Deutschlands bekanntester Immobilienmakler: „In Berlin habe ich mich total verschätzt“
Christian Völkers ist größter Immobilienhändler des Landes. Ein Interview über den schlechten Ruf seiner Branche, die Preise in Berlin und seine WG-Zeit.
Herr Völkers, Sie sind Deutschlands größter Immobilienhändler. Ihr Berufsstand hat einen schlechten Ruf. Makler erfinden Preise, heißt es. Stimmt, oder?
Da interpretieren Sie unsere Rolle über.
Tippte man auf Ihrer Website Kreuzberg ein, fand sich als erstes eine 500-Quadratmeter-Wohnung für sieben Millionen Euro, der Preis pro Quadratmeter lag drei Mal so hoch wie der Bezirksdurchschnitt. Darf man sagen: ein Mondpreis?
Das ist eine Frage des Zeitpunkts. Vor zehn Jahren hätten wir nicht erwartet, dass die Entwicklung in Berlin so rasant vorwärts marschiert. Ob wir in zehn Jahren sagen „15 000 Euro, wie günstig“, das kann ich nicht beurteilen.
Liegt es an diesen Preisen, dass der Ruf so leidet?
Der Makler ist nicht stärker als der Markt. Er kann höchstens dessen Spitzen ausloten, wenn er gut ist.
Sie sind seit 40 Jahren auf den Luxusbereich spezialisiert. Finden Sie diese Preise gerechtfertigt?
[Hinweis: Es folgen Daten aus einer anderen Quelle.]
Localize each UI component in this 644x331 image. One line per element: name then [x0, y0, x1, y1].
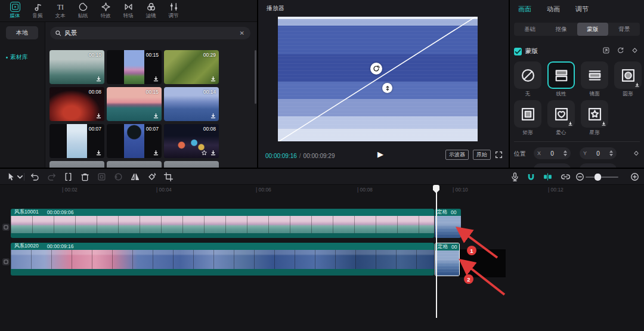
media-item-jungle[interactable]: 00:29 — [164, 50, 219, 84]
split-icon[interactable] — [63, 172, 73, 182]
download-icon[interactable] — [210, 150, 216, 156]
favorite-star-icon[interactable] — [201, 150, 208, 156]
playhead-line[interactable] — [436, 185, 437, 318]
download-icon[interactable] — [153, 113, 159, 119]
timeline-ruler[interactable]: | 00:02| 00:04| 00:06| 00:08| 00:10| 00:… — [0, 185, 644, 194]
scope-button[interactable]: 示波器 — [445, 150, 469, 160]
tab-动画[interactable]: 动画 — [547, 5, 560, 14]
media-item-city[interactable]: 00:10 — [49, 50, 104, 84]
media-item-fire[interactable]: 00:08 — [49, 87, 104, 121]
fullscreen-icon[interactable] — [495, 151, 503, 159]
mask-option-circle[interactable] — [614, 61, 642, 89]
link-preview-icon[interactable] — [561, 172, 571, 182]
subtab-背景[interactable]: 背景 — [608, 23, 640, 36]
keyframe-icon[interactable] — [631, 47, 639, 54]
timeline-zoom-knob[interactable] — [595, 174, 601, 181]
nav-label: 滤镜 — [146, 13, 156, 20]
mask-enable-checkbox[interactable] — [514, 48, 522, 55]
main-track-magnet-icon[interactable] — [526, 172, 536, 182]
mask-option-rect[interactable] — [514, 100, 541, 128]
position-y-input[interactable]: Y 0 — [580, 147, 617, 159]
timeline-panel: | 00:02| 00:04| 00:06| 00:08| 00:10| 00:… — [0, 169, 644, 331]
media-scrollbar[interactable] — [255, 50, 256, 104]
crop-icon[interactable] — [163, 172, 174, 182]
subtab-抠像[interactable]: 抠像 — [546, 23, 577, 36]
nav-item-effects[interactable]: 特效 — [94, 2, 117, 20]
select-tool-dropdown-icon[interactable] — [15, 172, 25, 182]
rotate-icon[interactable] — [147, 172, 157, 182]
track1-clip[interactable]: 风系10001 00:00:09:06 — [11, 209, 434, 238]
media-item-ph[interactable] — [49, 161, 104, 168]
media-item-sunset[interactable]: 00:15 — [107, 87, 162, 121]
download-icon[interactable] — [153, 150, 159, 156]
mask-option-label: 无 — [514, 91, 541, 98]
search-input[interactable]: 风景 ✕ — [50, 27, 250, 39]
next-control-partial[interactable] — [534, 163, 571, 168]
auto-snap-icon[interactable] — [543, 172, 553, 182]
reverse-icon[interactable] — [113, 172, 123, 182]
track1-freeze-clip[interactable]: 定格 00 — [435, 209, 461, 238]
redo-icon[interactable] — [47, 172, 57, 182]
tab-调节[interactable]: 调节 — [575, 5, 589, 14]
video-preview[interactable] — [278, 17, 478, 141]
subtab-蒙版[interactable]: 蒙版 — [577, 23, 609, 36]
mask-option-star[interactable] — [581, 100, 608, 128]
record-voiceover-icon[interactable] — [510, 172, 520, 182]
mask-option-linear[interactable] — [547, 61, 575, 89]
delete-icon[interactable] — [80, 172, 90, 182]
tab-画面[interactable]: 画面 — [518, 5, 531, 14]
media-item-snow[interactable]: 00:07 — [49, 124, 104, 158]
media-item-night[interactable]: 00:08 — [164, 124, 219, 158]
mask-rotate-handle[interactable] — [370, 63, 382, 75]
mask-option-mirror[interactable] — [581, 61, 608, 89]
subtab-基础[interactable]: 基础 — [514, 23, 546, 36]
media-item-ph[interactable] — [164, 161, 219, 168]
download-icon — [634, 82, 640, 88]
nav-item-filter[interactable]: 滤镜 — [140, 2, 162, 20]
media-item-ocean[interactable]: 00:14 — [164, 87, 219, 121]
original-quality-button[interactable]: 原始 — [473, 150, 491, 160]
play-button[interactable]: ▶ — [377, 150, 383, 159]
track1-toggle-icon[interactable] — [2, 224, 10, 231]
media-item-palm[interactable]: 00:07 — [107, 124, 162, 158]
nav-item-text[interactable]: TI文本 — [49, 2, 72, 20]
nav-item-audio[interactable]: 音频 — [26, 2, 49, 20]
freeze-frame-icon[interactable] — [97, 172, 107, 182]
download-icon[interactable] — [210, 113, 216, 119]
nav-item-sticker[interactable]: 贴纸 — [72, 2, 94, 20]
mask-invert-icon[interactable] — [602, 47, 610, 54]
x-stepper[interactable] — [564, 150, 567, 156]
media-item-ph[interactable] — [107, 161, 162, 168]
mask-feather-handle[interactable] — [382, 83, 392, 93]
download-icon[interactable] — [95, 76, 102, 82]
reset-icon[interactable] — [617, 47, 624, 54]
linear-mask-line[interactable] — [278, 17, 478, 141]
track2-freeze-clip-selected[interactable]: 定格 00 — [435, 243, 460, 276]
clear-search-icon[interactable]: ✕ — [239, 30, 246, 36]
nav-item-adjust[interactable]: 调节 — [162, 2, 185, 20]
nav-item-transition[interactable]: 转场 — [117, 2, 140, 20]
download-icon[interactable] — [95, 150, 102, 156]
next-control-partial[interactable] — [580, 163, 617, 168]
zoom-out-icon[interactable] — [575, 172, 585, 182]
timeline-zoom-slider[interactable] — [586, 177, 618, 178]
mask-option-heart[interactable] — [547, 100, 575, 128]
mirror-icon[interactable] — [130, 172, 140, 182]
y-stepper[interactable] — [609, 150, 613, 156]
download-icon[interactable] — [153, 76, 159, 82]
nav-item-media[interactable]: 媒体 — [4, 2, 26, 20]
download-icon[interactable] — [95, 113, 102, 119]
mask-option-none[interactable] — [514, 61, 541, 89]
zoom-fit-icon[interactable] — [630, 172, 640, 182]
media-item-flowers[interactable]: 00:15 — [107, 50, 162, 84]
track2-clip-header: 风系10020 00:00:09:16 — [11, 243, 434, 250]
undo-icon[interactable] — [30, 172, 40, 182]
media-duration: 00:29 — [203, 52, 216, 58]
stock-library-tab[interactable]: 素材库 — [6, 53, 28, 61]
position-x-input[interactable]: X 0 — [534, 147, 571, 159]
track2-clip[interactable]: 风系10020 00:00:09:16 — [11, 243, 434, 276]
local-tab-button[interactable]: 本地 — [6, 26, 38, 39]
download-icon[interactable] — [210, 76, 216, 82]
track2-toggle-icon[interactable] — [2, 258, 10, 265]
position-keyframe-icon[interactable] — [633, 150, 640, 157]
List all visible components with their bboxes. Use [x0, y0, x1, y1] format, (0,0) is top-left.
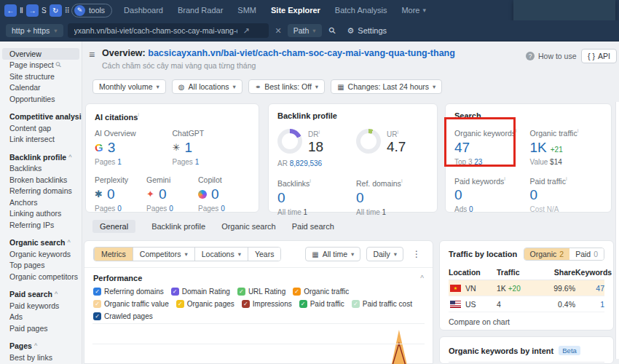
ai-citations-title: AI citations: [95, 113, 138, 122]
nav-item[interactable]: Batch Analysis: [335, 6, 387, 15]
tab[interactable]: Organic search: [221, 220, 276, 233]
tab[interactable]: General: [92, 220, 135, 233]
how-to-use-link[interactable]: ? How to use: [526, 52, 577, 60]
forward-icon[interactable]: →: [26, 4, 39, 17]
back-icon[interactable]: ←: [4, 4, 17, 17]
granularity-button[interactable]: Daily ▾: [366, 247, 403, 261]
toggle-paid[interactable]: Paid 0: [569, 248, 604, 260]
keywords-count-link[interactable]: 47: [575, 284, 604, 293]
ar-value-link[interactable]: 8,829,536: [290, 159, 323, 167]
sidebar-item[interactable]: Top pages: [2, 260, 79, 272]
target-url-link[interactable]: bacsicayxanh.vn/bai-viet/cach-cham-soc-c…: [148, 48, 455, 58]
info-icon[interactable]: i: [138, 111, 139, 118]
nav-item[interactable]: More ▾: [401, 6, 426, 15]
sidebar-item[interactable]: Ads: [2, 312, 79, 323]
metric-checkbox[interactable]: Referring domains: [93, 288, 164, 296]
target-search-bar: http + https ▾ ↗ ✕ Path ▾ ⚲ ⚙ Settings: [0, 20, 619, 41]
filter-chip[interactable]: ▦ Changes: Last 24 hours ▾: [331, 79, 442, 94]
paid-traffic-value[interactable]: 0: [529, 187, 602, 203]
sidebar-item[interactable]: Overview: [2, 48, 79, 60]
info-icon[interactable]: i: [577, 127, 579, 134]
info-icon[interactable]: i: [397, 129, 398, 135]
metric-checkbox[interactable]: Organic traffic: [293, 288, 349, 296]
metric-checkbox[interactable]: Paid traffic: [299, 300, 344, 308]
nav-item[interactable]: Dashboard: [124, 6, 163, 15]
panel-filter-button[interactable]: Years: [248, 248, 280, 261]
metric-checkbox[interactable]: URL Rating: [237, 288, 285, 296]
sidebar-item[interactable]: Referring domains: [2, 186, 79, 197]
nav-item[interactable]: Site Explorer: [271, 6, 320, 15]
sidebar-item[interactable]: Organic competitors: [2, 271, 79, 282]
collapse-icon[interactable]: ^: [420, 274, 424, 282]
sidebar-item[interactable]: Organic search ^: [2, 237, 79, 249]
tab[interactable]: Backlink profile: [151, 220, 205, 233]
sidebar-item[interactable]: Competitive analysis ^: [2, 111, 79, 123]
clear-target-icon[interactable]: ✕: [275, 26, 282, 36]
sidebar-item[interactable]: Linking authors: [2, 208, 79, 220]
info-icon[interactable]: i: [401, 178, 403, 184]
url-input[interactable]: [73, 25, 239, 36]
panel-filter-button[interactable]: Competitors ▾: [133, 248, 194, 261]
refresh-icon[interactable]: ↻: [50, 4, 62, 17]
info-icon[interactable]: i: [310, 178, 311, 184]
panel-filter-button[interactable]: Locations ▾: [194, 248, 248, 261]
settings-button[interactable]: ⚙ Settings: [347, 26, 387, 36]
pause-icon[interactable]: Ⅱ: [20, 7, 23, 15]
sidebar-item[interactable]: Anchors: [2, 197, 79, 208]
sidebar-item[interactable]: Referring IPs: [2, 219, 79, 231]
top-navigation-bar: ← Ⅱ → S ↻ ⠿ ✎ tools Dashboard Brand Rada…: [0, 0, 619, 20]
sidebar-item[interactable]: Backlinks: [2, 163, 79, 175]
sidebar-item[interactable]: Backlink profile ^: [2, 151, 79, 163]
filter-chip[interactable]: Monthly volume ▾: [92, 79, 166, 94]
protocol-select[interactable]: http + https ▾: [6, 24, 63, 37]
ref-domains-value[interactable]: 0: [356, 190, 403, 206]
metric-checkbox[interactable]: Domain Rating: [171, 288, 230, 296]
hamburger-icon[interactable]: ≡: [89, 49, 95, 60]
compare-on-chart-link[interactable]: Compare on chart: [449, 317, 604, 326]
sidebar-item[interactable]: Paid search ^: [2, 289, 79, 301]
info-icon[interactable]: i: [318, 129, 320, 135]
search-icon[interactable]: ⚲: [326, 25, 338, 36]
tools-button[interactable]: ✎ tools: [71, 4, 112, 17]
info-icon[interactable]: i: [566, 175, 567, 182]
sidebar-item[interactable]: Organic keywords: [2, 248, 79, 260]
external-link-icon[interactable]: ↗: [243, 26, 250, 36]
sidebar-item[interactable]: Site structure: [2, 71, 79, 82]
nav-item[interactable]: Brand Radar: [178, 6, 223, 15]
sidebar-item[interactable]: Content gap: [2, 122, 79, 134]
table-row[interactable]: US 4 0.4% 1: [449, 296, 604, 312]
paid-keywords-value[interactable]: 0: [454, 187, 529, 203]
mode-select[interactable]: Path ▾: [288, 24, 322, 37]
metric-checkbox[interactable]: Organic pages: [176, 300, 234, 308]
metric-checkbox[interactable]: Paid traffic cost: [352, 300, 412, 308]
chevron-down-icon: ▾: [54, 27, 57, 34]
grid-dots-icon[interactable]: ⠿: [65, 7, 70, 15]
sidebar-item[interactable]: Paid pages: [2, 323, 79, 334]
panel-filter-button[interactable]: Metrics: [94, 248, 133, 261]
kebab-menu-icon[interactable]: ⋮: [409, 249, 424, 259]
backlink-profile-title: Backlink profile: [277, 111, 337, 120]
table-row[interactable]: ★ VN 1K +20 99.6% 47: [449, 280, 604, 296]
metric-checkbox[interactable]: Impressions: [242, 300, 292, 308]
sidebar-item[interactable]: Best by links: [2, 352, 79, 363]
sidebar-item[interactable]: Broken backlinks: [2, 174, 79, 186]
api-button[interactable]: { } API: [581, 49, 617, 63]
metric-checkbox[interactable]: Organic traffic value: [93, 300, 169, 308]
sidebar-item[interactable]: Opportunities: [2, 93, 79, 105]
tab[interactable]: Paid search: [292, 220, 334, 233]
info-icon[interactable]: i: [516, 127, 517, 134]
sidebar-item[interactable]: Pages ^: [2, 341, 79, 352]
backlinks-value[interactable]: 0: [277, 190, 356, 206]
nav-item[interactable]: SMM: [237, 6, 256, 15]
time-range-button[interactable]: ▦ All time ▾: [305, 247, 360, 261]
filter-chip[interactable]: ⚭ Best links: Off ▾: [248, 79, 325, 94]
sidebar-item[interactable]: Calendar: [2, 82, 79, 94]
toggle-organic[interactable]: Organic 2: [524, 248, 570, 260]
sidebar-item[interactable]: Page inspect ⚲: [2, 60, 79, 71]
info-icon[interactable]: i: [504, 175, 505, 182]
organic-traffic-value[interactable]: 1K: [529, 140, 546, 156]
sidebar-item[interactable]: Link intersect: [2, 134, 79, 146]
sidebar-item[interactable]: Paid keywords: [2, 300, 79, 312]
keywords-count-link[interactable]: 1: [575, 300, 604, 309]
filter-chip[interactable]: ◍ All locations ▾: [172, 79, 243, 94]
Ich bin ein Verfechter der freien Marktwirtschaft. Preise entstehen durch Angebot und Nachfrage. Ob ich selber zu diesen Preisen kaufen würde, ist unwichtig bei der Betrachtung. Ich glaube nicht, dass man das korrigieren oder regulieren kann.
Gerade darüber wird in Berlin diskutiert. Die Deutsche Wohnen hat mehr als 600 Wohnungen an der Karl-Marx-Allee gekauft, nun will die Stadt das Vorverkaufsrecht nutzen und diese zurückkaufen.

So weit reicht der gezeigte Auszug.